Because that’s the thing that most people don’t get about musicals. The pop-culture stereotype of a musical is an old-timey romance with cringey, outdated gender politics and jazz hands galore – something that Crazy Ex-Girlfriend has taken pains to parody mercilessly. But what musicals actually do is give us a way to say the things we can’t say because they’re just too much. So we sing them instead, giving us a means of getting inside the characters’ heads, rather than simply seeing how they present themselves to the world. Where other shows have to resort to stern voiceovers or awkward dream sequences, Crazy Ex-Girlfriend’s musical roots allow it to explore its characters’ psyches and inner lives within its own unique brand of reality.

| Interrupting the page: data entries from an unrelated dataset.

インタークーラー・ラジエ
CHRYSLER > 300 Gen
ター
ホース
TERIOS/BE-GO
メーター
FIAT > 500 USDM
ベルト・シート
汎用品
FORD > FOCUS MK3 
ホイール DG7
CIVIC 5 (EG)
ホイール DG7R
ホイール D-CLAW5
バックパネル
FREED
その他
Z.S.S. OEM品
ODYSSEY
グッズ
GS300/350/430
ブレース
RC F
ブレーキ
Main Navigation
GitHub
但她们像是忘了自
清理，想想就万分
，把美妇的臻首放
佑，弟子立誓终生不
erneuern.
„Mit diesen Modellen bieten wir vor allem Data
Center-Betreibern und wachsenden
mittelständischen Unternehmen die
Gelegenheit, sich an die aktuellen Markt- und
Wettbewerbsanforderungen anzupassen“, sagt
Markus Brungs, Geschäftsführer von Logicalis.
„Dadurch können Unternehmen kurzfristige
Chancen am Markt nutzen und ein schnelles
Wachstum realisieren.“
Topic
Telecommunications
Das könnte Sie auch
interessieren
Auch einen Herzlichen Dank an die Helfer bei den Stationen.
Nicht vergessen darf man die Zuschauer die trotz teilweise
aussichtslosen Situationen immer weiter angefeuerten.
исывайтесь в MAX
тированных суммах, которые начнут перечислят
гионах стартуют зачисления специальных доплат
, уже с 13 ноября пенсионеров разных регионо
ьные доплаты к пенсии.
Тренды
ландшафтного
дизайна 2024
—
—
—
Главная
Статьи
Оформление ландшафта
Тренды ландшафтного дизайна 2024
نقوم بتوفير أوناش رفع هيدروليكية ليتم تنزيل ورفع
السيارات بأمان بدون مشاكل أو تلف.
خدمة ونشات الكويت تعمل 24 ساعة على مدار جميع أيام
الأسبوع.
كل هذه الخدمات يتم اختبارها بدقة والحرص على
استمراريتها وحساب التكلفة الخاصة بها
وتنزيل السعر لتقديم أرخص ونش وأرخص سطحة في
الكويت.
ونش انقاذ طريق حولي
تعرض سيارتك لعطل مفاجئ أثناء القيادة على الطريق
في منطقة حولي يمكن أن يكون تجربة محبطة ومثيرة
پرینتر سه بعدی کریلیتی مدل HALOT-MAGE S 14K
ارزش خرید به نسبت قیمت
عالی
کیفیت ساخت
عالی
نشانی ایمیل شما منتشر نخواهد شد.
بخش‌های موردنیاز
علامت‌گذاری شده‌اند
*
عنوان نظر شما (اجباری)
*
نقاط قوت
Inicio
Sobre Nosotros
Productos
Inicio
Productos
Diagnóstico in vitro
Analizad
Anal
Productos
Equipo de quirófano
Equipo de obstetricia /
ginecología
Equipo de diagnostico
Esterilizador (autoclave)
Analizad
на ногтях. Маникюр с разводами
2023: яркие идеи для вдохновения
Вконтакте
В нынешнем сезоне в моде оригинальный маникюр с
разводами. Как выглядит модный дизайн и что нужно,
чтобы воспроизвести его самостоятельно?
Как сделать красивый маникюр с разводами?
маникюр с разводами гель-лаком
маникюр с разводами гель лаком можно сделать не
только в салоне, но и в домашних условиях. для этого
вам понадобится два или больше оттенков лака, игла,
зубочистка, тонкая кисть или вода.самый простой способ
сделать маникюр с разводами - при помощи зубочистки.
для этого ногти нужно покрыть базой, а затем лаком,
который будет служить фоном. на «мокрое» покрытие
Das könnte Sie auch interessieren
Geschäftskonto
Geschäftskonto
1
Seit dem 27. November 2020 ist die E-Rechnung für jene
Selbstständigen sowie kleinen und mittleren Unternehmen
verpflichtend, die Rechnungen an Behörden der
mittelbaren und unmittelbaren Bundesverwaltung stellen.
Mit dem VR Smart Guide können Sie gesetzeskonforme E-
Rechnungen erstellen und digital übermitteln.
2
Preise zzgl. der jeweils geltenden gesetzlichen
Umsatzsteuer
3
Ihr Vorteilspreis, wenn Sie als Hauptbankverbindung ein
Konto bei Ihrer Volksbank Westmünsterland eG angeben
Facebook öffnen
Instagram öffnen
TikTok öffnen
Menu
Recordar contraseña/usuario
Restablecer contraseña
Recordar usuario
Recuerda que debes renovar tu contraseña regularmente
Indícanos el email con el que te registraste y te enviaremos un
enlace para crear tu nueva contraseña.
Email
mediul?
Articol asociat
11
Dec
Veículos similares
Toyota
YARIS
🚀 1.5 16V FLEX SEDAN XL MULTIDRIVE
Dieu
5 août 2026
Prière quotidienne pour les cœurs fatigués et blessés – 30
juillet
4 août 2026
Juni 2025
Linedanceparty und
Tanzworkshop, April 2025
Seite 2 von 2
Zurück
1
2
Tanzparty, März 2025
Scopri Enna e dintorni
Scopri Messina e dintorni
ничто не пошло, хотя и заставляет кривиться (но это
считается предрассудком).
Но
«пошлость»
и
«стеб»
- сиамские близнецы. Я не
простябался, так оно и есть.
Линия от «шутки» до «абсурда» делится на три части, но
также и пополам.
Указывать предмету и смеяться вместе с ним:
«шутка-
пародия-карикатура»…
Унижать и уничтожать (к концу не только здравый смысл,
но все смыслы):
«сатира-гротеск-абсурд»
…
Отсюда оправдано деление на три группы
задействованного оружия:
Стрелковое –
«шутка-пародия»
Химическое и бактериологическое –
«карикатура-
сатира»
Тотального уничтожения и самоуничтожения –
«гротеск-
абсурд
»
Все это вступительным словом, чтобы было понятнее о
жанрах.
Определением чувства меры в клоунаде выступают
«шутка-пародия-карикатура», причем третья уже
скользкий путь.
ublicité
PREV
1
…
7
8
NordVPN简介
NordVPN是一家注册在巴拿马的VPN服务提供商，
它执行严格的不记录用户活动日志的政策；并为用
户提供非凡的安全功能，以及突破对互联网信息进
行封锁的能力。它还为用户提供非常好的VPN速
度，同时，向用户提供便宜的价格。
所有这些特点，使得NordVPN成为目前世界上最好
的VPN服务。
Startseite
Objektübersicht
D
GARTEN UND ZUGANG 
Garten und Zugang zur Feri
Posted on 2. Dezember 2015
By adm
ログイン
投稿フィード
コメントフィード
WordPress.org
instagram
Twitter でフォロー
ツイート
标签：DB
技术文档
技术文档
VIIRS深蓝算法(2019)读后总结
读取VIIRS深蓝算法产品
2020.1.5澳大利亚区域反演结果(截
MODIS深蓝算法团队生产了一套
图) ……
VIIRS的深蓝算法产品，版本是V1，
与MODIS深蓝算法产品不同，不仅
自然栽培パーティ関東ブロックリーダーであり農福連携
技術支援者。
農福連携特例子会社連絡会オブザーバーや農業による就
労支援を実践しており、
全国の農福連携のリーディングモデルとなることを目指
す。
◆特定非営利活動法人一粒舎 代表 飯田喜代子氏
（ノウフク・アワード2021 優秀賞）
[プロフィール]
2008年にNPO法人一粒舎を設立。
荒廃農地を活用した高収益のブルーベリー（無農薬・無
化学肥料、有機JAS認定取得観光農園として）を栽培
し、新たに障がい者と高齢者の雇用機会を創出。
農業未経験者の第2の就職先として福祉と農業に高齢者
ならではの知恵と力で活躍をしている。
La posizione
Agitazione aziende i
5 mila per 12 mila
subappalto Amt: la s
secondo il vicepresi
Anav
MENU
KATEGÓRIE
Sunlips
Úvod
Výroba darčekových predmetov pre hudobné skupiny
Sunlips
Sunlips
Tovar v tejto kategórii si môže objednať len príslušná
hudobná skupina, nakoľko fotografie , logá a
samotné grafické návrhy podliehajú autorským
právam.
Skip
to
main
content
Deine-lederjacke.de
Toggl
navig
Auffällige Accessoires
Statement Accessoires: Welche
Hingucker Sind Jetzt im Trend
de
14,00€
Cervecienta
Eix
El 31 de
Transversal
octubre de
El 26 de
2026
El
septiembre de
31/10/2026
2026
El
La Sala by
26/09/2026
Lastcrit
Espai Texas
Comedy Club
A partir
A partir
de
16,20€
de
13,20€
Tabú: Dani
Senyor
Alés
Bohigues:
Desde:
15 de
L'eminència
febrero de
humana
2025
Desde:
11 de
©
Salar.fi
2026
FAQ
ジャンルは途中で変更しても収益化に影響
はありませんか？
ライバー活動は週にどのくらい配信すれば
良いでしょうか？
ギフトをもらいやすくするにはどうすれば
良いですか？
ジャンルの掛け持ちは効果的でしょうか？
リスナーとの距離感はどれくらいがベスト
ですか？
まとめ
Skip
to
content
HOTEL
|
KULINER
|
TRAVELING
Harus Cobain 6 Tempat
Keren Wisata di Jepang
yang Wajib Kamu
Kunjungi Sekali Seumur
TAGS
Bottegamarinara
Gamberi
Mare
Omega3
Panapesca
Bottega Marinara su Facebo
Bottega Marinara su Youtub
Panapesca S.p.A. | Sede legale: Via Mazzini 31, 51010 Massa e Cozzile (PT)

Although musicals in general tend to attract a more female demographic (the Broadway League’s 2018 demographic report found that 66 percent of Broadway audiences are female), TV musicals over the past decade have struggled with how to use the format to effectively shatter that male-centric storytelling gloss. The majority of TV musicals (Glee, Rise, Empire, even Galavant) have defaulted to a male protagonist, with female characters who are often (but not always, to be fair) pigeonholed into stereotypes: the ingénue, the diva, the older woman, the comic relief. Perhaps it’s because musicals lend themselves to heightened realities, we end up with soapy and/or archetypal characters. Crazy Ex leans so far into that heightened reality that we come out the other side — we start with archetypes and end up with fully realized characters whose struggles-in-song seem like parody but actually hit home for their specific, relatable, sometimes ugly and sometimes joyful moments.

It’s a testament to the skill of Bloom and co-creator Aline Brosh McKenna that every moment, even the silliest-sounding songs, still feels organic to the characters. This wide array of music is also an indicator of the rich inner lives of these characters — and it’s the music that helps us understand just how complex these women are. The musical elements of Crazy Ex-Girlfriend might seem like the most heightened and unrealistic part of the show, but they’re actually the most reality-revealing of all.